Determine the number of lines below that contain the string "Цена", and state only that number.

* DATA EXCERPTS
--

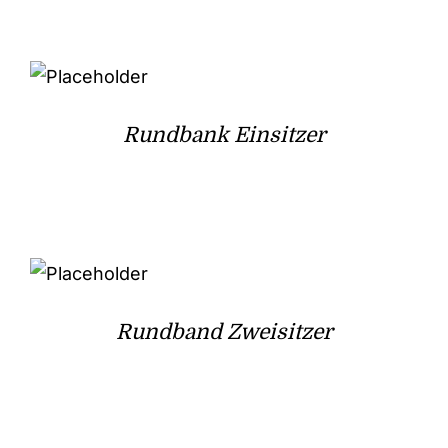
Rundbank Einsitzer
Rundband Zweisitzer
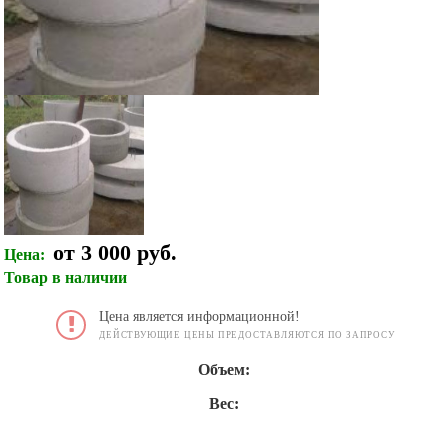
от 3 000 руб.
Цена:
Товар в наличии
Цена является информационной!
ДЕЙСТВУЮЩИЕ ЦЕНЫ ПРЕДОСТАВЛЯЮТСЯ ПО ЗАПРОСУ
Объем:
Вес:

--

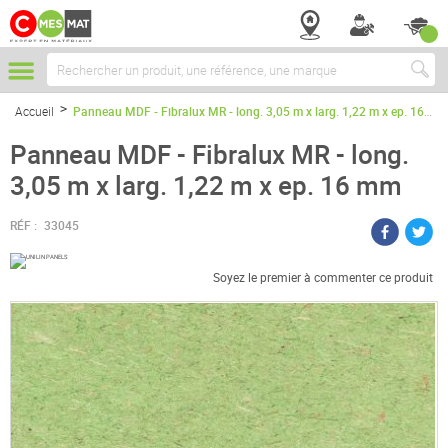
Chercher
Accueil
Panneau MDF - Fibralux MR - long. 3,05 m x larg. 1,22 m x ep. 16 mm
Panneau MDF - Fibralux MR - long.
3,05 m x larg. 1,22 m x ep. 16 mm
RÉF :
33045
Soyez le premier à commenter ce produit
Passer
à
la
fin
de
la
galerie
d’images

--

* SOLUTION TO THIS TASK
2